SPOJ #5 The Next Palindrome

"not more than 1000000 digits" means an efficient in-place solution is needed. My first solution was string<->int conversion based. It worked for small ints, but got TLE with large numbers.

Thanks to http://www.bytehood.com/spoj-the-next-palindrome/418/ that shed lights on me. The key idea is the same as my first idea: simply keep increasing digits near the center digit(s), and we only need figure out left half of the digits since it is mirrored palindrome. 

(I saw a lot of rejudge requests in SPOJ comments.. several erroneous results got returned from AC code. Mine's also rejected due to wrong answer - I think rejudge is needed)

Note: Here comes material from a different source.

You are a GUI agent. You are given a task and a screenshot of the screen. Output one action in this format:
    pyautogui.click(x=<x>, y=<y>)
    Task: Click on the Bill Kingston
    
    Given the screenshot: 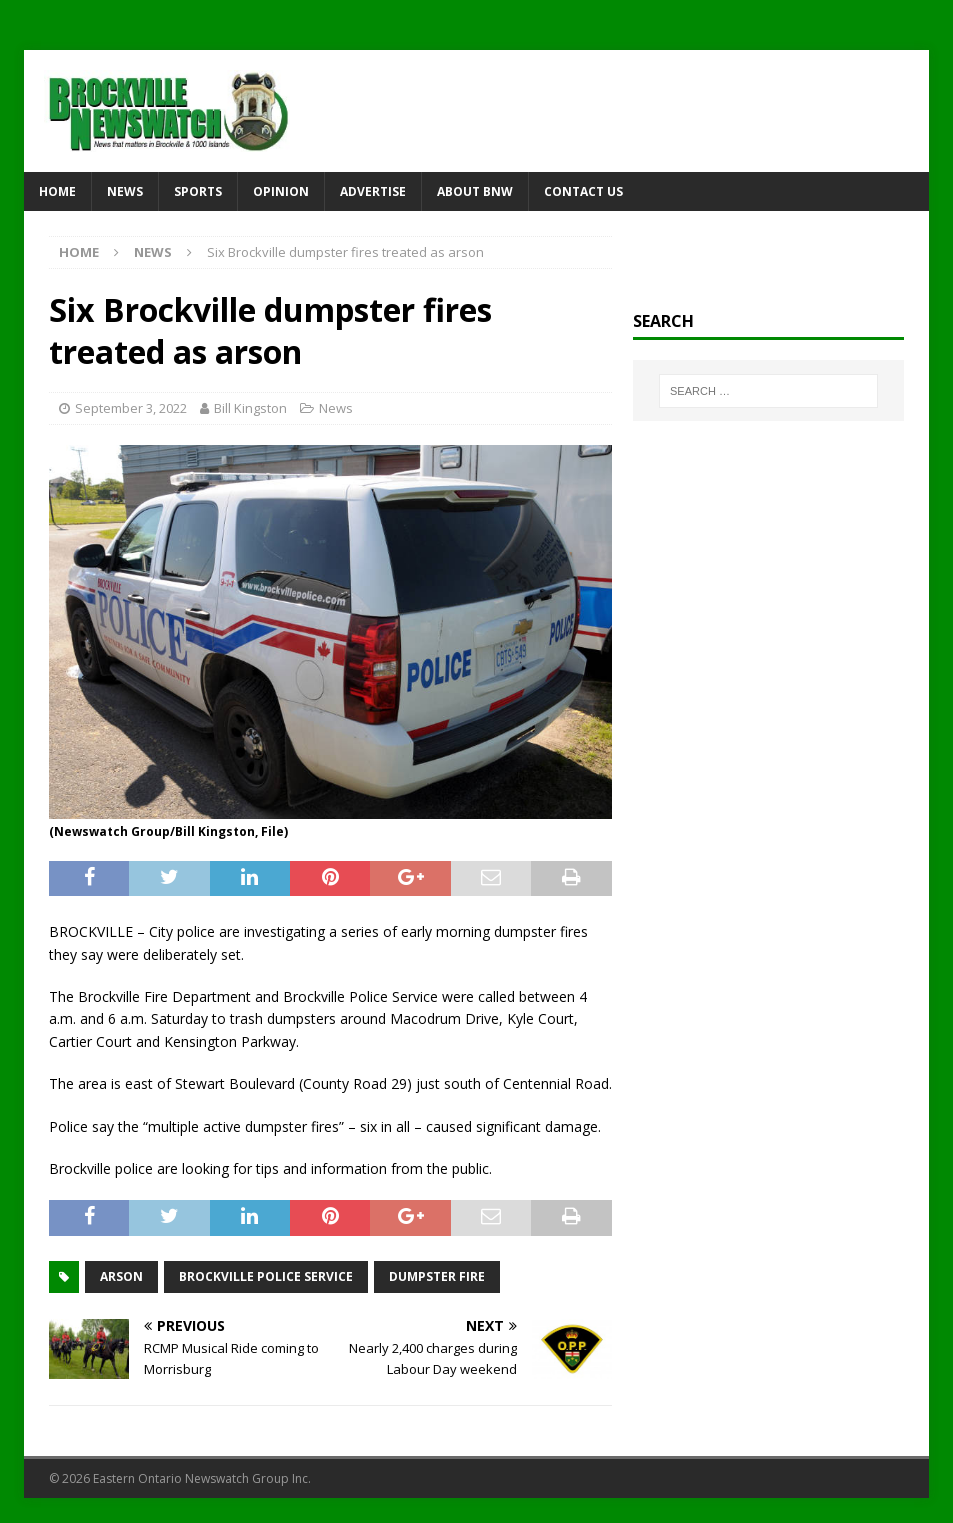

Corner cases are important to this problem: single digits, all 9s, carry-over situation etc. Here is my code:

#include <iostream>
#include <cstring>
#include <cstdlib>
using namespace std;

int dCarry = 0;
int findLgRInx(char *str, int len, int i_l)
{
    int i_mis = -1;
    int i = i_l;
    while(i-- >= 0)
    {
        if(str[i] > str[len - 1 - i])
        {
            i_mis = i;
            break;
        }
    }
    return i_mis;
}

void incLHalf(char *str, int len, int i_l)
{
    int i = i_l;
    while(i >= 0)
    {
        int d = str[i] - '0';
        if(d < 9)
        {
            str[i] = (d + 1) + '0';
            return;
        }
        else
        {
            str[i] = '0';
            if(i > 0)
            {
                int nd = str[i-1]-'0';
                if(nd < 9)
                {
                    str[i-1] = (nd + 1) + '0';
                    return;
                }                
            }
            else
            {
                dCarry = 1;
                return;
            }
        }
        i--;
    }
}

void copyl2r(char *str, int len, int i_l)
{
    int i = i_l;
    while(i >= 0)    
    {
        str[len-i-1] = str[i];        
        i--;
    }
}

void calc_next_palin(char *str)
{
    unsigned len = strlen(str);
    if(len == 1)        
    {
        int i = atoi(str);
        cout << (i + 1) + i / 9 << endl;
        return;
    }
    
    int i_l = 0, i_r = 0;
    if(len % 2 == 0)
    {
        i_l = len / 2 - 1;
        i_r = len / 2;
        int i_mis = findLgRInx(str, len, i_l);
        if(i_mis != -1)
        {
            copyl2r(str, len, i_mis);
            cout << str << endl; 
            return;
        }
        else
        {
            incLHalf(str, len, i_l);
            copyl2r(str, len, i_l);
            if(dCarry == 0)
            {
                cout << str << endl;                
            }
            else
            {
                cout << "1" << str << "1" << endl;                
            }
            return;
        }
    }
    else    //odd
    {
        int i_c = len / 2;
        int i_mis = findLgRInx(str, len, i_c + 1);
        if(i_mis != -1)
        {
            copyl2r(str, len, i_mis);
            cout << str << endl;            
        }
        else
        {
            int dmid = str[i_c] - '0';
            if(dmid < 9)
            {
                str[i_c] = (dmid + 1) + '0';                
            }
            else
            {
                str[i_c] = '0';
                incLHalf(str, len, i_c - 1);
                copyl2r(str, len, i_c);
            }
            if(dCarry == 0)            
            {
                cout << str << endl;
            }
            else
            {
                cout << "1" << str << "1" << endl;
            }
        }        
        return;
    }
}

int main() 
{
    int cnt; cin >> cnt;    
    if(cnt == 0) return 0;
    
    //
    while(cnt --)
    {
        string str; cin >> str;            
        calc_next_palin((char*)str.c_str());        
    }
    return 0;
}